More recently, Larsen’s team designed a new Las Vegas show for illusionist Criss Angel and was part of the creative team behind the massive opening and closing ceremonies of Expo 2020 in Dubai.

“Patrick’s working with the best people in the world now on project with multi-million-dollar budgets for a set,” says USU professor of scene design Dennis Hassan. “What he did at the World Expo in Dubai was just phenomenal.”

Hassan has taught set design at Utah State for more than 30 years and first encountered Larsen in the mid ‘90s who uncertain what he wanted to study. But he had some experience with helping to build theater sets in high school, which led to him taking some set design classes from Hassan.

“Patrick was kind of just hanging out, but then he took some set design classes and he was great from the very beginning,” Hassan recalls.

It didn’t take long before he became “quite serious” about set design, Larsen says, and he proved it by winning an award at the prestigious Kennedy Center American College Theater Festival in Washington, D.C., for his set design for USU’s production of Holiday Memories.

“It was a small show, but Patrick used projection and scrim and distorted things and did basically everything he could do to enhance the story,” Hassan notes. “And as a result, he won a national award while competing against hundreds of other schools. And for an undergrad to do that is pretty phenomenal.”

On Sept. 15, Larsen delivered the Caine College of the Arts’ annual Dean’s Convocation talk at the Russell/Wanlass Performance Hall entitled “The Magical Science of Creativity,” and provided insight into his creative process.

Patrick and Kristie Larsen met at USU while he studied set design. They reside in Bali with their five sons and live by the family motto of “Adventure. Experience. Growth.” Photo courtesy of Patrick Larsen.

“When I talk about my work to people, one of the staple questions that always comes up is, ‘How do you consistently come up with good ideas?’” Larsen noted. “… And about a decade ago, I embarked on this journey, I guess you could describe it was an obsession to find out an answer to this question. Because here I am doing it with a reasonable degree of success, and yet I don’t know how it’s done and I get anxiety every time I start working on a project because I wonder, Maybe this is the one where I’m not going to have an idea.”

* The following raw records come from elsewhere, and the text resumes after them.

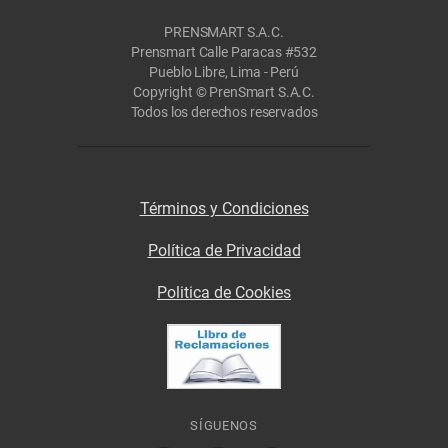
PRENSMART S.A.C.
Prensmart Calle Paracas #532
Pueblo Libre, Lima - Perú
Copyright © PrenSmart S.A.C.
Todos los derechos reservados
Términos y Condiciones
Política de Privacidad
Politica de Cookies
SÍGUENOS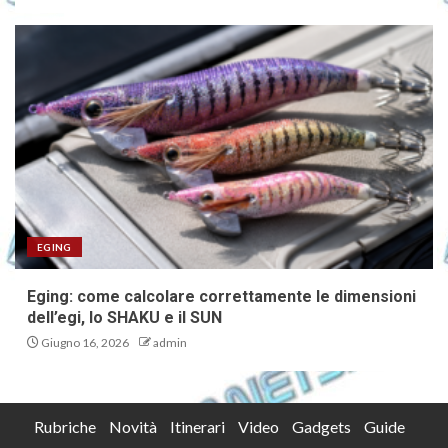
EGING
Eging: come calcolare correttamente le dimensioni
dell’egi, lo SHAKU e il SUN
Giugno 16, 2026
admin
Rubriche
Novità
Itinerari
Video
Gadgets
Guide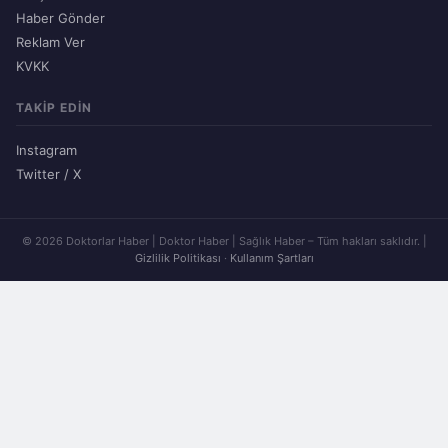
Haber Gönder
Reklam Ver
KVKK
TAKIP EDIN
Instagram
Twitter / X
© 2026 Doktorlar Haber | Doktor Haber | Sağlık Haber – Tüm hakları saklıdır. |
Gizlilik Politikası
·
Kullanım Şartları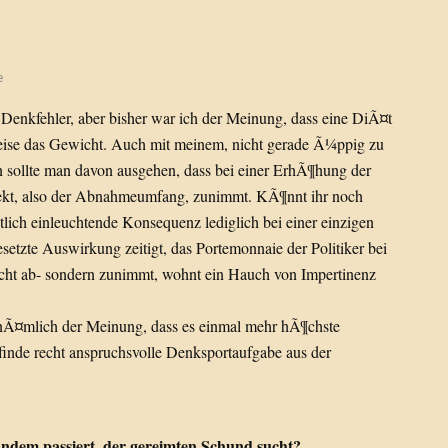
e
Denkfehler, aber bisher war ich der Meinung, dass eine DiÃ¤t
eise das Gewicht. Auch mit meinem, nicht gerade Ã¼ppig zu
sollte man davon ausgehen, dass bei einer ErhÃ¶hung der
kt, also der Abnahmeumfang, zunimmt. KÃ¶nnt ihr noch
ntlich einleuchtende Konsequenz lediglich bei einer einzigen
etzte Auswirkung zeitigt, das Portemonnaie der Politiker bei
ht ab- sondern zunimmt, wohnt ein Hauch von Impertinenz
in nÃ¤mlich der Meinung, dass es einmal mehr hÃ¶chste
 finde recht anspruchsvolle Denksportaufgabe aus der
mandem passiert, der gereimten Schund sucht?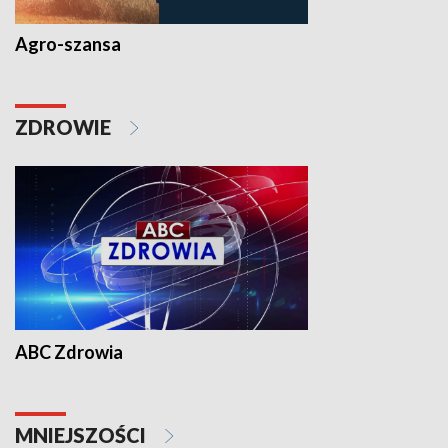
Agro-szansa
ZDROWIE
ABC Zdrowia
MNIEJSZOŚCI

“Think about the creative process as a quest,” Larsen added. “… We’re searching for the Holy Grail. Searching for something that’s not been seen or done before. And in that quest, the process is the journey itself. That’s the path that we’re on; it’s the journey we’re going to take.”

Later during his presentation, Larsen shared the path that he routinely takes when trying to come with ideas for a new project: Input: Conscious Effort (research/study, thinking, thought experiments, sketching, discussion); Processing: Sub-Conscious Associating (daydreaming, meditation, exercising, listening to music, browse art gallery); and Output: Manifestation of Idea (eureka, ideas, analyzation, critical feedback).

“Creativity, at the end of the day, is problem solving,” Larsen declared. “Creativity is creating solutions.”

During his visit to Logan, Larsen also reconnected with USU music professor and Utah Festival Opera & Musical Theatre director Michael Ballam, and he’s now going to help design sets for the UFOMT’s 2023 season. That will be a “full circle” moment for Larsen, who was involved with set designs for the opera, as well as for the Lyric Repertory Company, while a student at Utah State — the same type of student Larsen hopes he helped inspire “by realizing that I’m just a kid from Utah, too.”